More than 500 people gathered yesterday at a nudist camp in California to set a Guinness record for the world’s largest skinny dip. Even more amazing: four of them were actually attractive.
A new study finds that alcohol use in teenagers is influenced by genetic and environmental factors. This is especially bad news for Keith Richards’ son who lives in a wine cellar.
A new study finds that men who are more than nine years older than their wives are twice as likely to get divorced. When asked for proof, researchers said: “Two words: Larry King.”
Ryan Seacrest signed a three-year contract extension as the host of American Idol, worth $45 million – which will make him the highest-paid reality host ever. Not surprisingly, he will be paid entirely in hairspray.

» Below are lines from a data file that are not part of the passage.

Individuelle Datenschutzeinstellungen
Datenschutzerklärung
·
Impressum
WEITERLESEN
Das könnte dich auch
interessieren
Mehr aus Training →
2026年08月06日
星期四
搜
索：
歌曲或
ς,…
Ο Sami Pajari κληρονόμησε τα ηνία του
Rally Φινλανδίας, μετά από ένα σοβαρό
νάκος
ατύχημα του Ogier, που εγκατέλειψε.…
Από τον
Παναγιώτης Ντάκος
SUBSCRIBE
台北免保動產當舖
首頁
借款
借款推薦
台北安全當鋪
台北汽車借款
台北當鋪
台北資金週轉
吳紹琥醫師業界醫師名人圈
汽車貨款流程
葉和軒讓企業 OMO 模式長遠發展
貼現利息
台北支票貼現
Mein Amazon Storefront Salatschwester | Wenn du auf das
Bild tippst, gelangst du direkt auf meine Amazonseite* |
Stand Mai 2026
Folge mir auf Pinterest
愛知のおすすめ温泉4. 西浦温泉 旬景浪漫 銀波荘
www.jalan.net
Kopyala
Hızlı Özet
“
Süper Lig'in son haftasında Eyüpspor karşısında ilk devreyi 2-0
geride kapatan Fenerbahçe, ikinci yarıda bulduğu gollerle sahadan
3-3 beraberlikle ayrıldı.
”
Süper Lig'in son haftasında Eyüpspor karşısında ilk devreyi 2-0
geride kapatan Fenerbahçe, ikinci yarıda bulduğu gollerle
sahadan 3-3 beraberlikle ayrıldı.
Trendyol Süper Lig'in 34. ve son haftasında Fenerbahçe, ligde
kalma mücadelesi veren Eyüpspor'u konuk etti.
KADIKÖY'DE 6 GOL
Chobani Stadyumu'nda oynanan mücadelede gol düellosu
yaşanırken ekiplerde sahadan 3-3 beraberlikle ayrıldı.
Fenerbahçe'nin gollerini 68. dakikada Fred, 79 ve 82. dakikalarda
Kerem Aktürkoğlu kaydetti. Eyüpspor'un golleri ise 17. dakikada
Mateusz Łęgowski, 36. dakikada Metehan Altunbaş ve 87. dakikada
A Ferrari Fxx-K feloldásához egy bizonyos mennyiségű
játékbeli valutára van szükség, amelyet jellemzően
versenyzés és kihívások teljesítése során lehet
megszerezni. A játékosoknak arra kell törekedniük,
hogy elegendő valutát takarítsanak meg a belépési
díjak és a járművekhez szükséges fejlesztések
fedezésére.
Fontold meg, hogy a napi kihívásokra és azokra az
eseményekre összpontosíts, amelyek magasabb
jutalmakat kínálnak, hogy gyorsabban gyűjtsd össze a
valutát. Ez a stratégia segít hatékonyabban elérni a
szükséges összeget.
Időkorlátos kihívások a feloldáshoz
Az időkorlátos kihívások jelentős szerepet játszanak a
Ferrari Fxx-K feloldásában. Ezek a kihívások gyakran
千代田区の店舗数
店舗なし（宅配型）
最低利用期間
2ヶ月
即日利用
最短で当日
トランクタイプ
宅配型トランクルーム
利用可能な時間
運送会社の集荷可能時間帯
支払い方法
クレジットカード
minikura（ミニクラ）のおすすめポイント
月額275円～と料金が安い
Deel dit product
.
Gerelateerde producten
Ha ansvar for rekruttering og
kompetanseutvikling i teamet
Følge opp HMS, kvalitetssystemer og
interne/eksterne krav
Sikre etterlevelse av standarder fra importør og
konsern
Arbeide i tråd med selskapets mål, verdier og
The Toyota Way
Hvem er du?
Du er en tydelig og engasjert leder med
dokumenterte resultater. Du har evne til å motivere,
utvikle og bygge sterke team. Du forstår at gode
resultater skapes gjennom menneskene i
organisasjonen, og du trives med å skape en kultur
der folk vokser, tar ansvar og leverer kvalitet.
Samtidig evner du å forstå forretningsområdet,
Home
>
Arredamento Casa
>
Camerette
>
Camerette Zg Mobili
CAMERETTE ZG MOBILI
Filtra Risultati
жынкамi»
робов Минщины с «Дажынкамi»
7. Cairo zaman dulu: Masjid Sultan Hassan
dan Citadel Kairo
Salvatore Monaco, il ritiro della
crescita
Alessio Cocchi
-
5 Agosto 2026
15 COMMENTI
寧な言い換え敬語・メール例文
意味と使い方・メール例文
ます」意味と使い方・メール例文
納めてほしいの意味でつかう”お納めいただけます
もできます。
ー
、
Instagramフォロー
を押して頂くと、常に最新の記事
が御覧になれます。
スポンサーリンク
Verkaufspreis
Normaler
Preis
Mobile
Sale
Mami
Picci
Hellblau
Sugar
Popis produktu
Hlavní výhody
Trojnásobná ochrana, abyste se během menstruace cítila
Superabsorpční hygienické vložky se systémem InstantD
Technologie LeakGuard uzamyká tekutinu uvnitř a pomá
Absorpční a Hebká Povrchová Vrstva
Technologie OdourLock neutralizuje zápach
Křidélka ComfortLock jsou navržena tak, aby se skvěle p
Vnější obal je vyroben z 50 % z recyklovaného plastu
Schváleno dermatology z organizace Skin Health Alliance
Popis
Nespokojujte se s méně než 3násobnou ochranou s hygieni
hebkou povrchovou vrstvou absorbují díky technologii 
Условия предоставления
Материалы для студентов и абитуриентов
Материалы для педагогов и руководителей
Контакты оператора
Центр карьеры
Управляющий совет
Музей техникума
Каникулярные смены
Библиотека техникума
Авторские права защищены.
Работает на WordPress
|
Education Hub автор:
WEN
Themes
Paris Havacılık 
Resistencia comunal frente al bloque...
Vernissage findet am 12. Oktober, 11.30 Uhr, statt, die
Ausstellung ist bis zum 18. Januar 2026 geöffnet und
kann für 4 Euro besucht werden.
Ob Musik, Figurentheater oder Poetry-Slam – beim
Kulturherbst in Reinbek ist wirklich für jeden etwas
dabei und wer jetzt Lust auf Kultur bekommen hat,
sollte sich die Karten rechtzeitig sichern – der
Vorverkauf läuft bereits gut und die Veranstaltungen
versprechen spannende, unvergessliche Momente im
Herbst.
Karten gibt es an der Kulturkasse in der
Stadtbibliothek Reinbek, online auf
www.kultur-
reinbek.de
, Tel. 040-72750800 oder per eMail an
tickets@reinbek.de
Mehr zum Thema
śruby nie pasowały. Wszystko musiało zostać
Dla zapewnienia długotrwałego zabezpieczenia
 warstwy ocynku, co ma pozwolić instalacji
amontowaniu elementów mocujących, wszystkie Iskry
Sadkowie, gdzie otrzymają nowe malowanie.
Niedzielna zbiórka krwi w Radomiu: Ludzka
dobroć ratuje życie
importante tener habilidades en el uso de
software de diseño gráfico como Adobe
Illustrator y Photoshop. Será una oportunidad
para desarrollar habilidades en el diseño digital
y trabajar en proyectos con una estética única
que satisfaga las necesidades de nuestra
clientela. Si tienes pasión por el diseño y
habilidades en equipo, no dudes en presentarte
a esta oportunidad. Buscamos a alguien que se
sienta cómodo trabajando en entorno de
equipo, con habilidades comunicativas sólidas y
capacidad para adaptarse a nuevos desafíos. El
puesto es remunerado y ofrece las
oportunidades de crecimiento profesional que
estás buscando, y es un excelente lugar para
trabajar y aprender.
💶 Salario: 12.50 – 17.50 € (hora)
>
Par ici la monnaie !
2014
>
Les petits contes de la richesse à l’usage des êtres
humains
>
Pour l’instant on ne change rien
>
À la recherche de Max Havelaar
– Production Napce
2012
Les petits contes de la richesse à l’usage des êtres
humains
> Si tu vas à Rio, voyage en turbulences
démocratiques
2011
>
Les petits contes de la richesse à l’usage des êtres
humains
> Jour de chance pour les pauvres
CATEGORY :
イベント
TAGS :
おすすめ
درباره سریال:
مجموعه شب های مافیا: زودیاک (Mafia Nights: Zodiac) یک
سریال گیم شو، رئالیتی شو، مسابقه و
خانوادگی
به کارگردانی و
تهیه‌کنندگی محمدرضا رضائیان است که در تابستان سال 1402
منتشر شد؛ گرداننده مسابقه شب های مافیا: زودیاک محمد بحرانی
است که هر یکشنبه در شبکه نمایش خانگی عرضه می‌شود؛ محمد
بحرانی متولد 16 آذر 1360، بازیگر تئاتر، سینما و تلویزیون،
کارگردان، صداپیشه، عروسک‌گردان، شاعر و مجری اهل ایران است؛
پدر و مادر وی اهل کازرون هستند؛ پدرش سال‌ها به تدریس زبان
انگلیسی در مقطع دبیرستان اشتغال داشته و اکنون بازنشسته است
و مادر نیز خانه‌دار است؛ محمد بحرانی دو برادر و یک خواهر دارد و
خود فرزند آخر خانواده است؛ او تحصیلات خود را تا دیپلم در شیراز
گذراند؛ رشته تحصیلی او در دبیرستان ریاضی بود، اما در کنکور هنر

Paula Abdul’s manager said she is very hurt that the producers of American Idol haven’t made her an offer to return as a judge, and it looks like she won’t be back. For her to return, Paula’s seeking a contract similar to Simon Cowell’s—or a boilermaker.
The Oscar Meyer Wiener mobile crashed into a house in Wisconsin. As a result, they’re thinking of turning the place into a Taco Bell.
A 15-year-old girl in Staten Island fell into an open manhole as she was texting while walking. Or as she put it, “OMG I Just FIAOM!”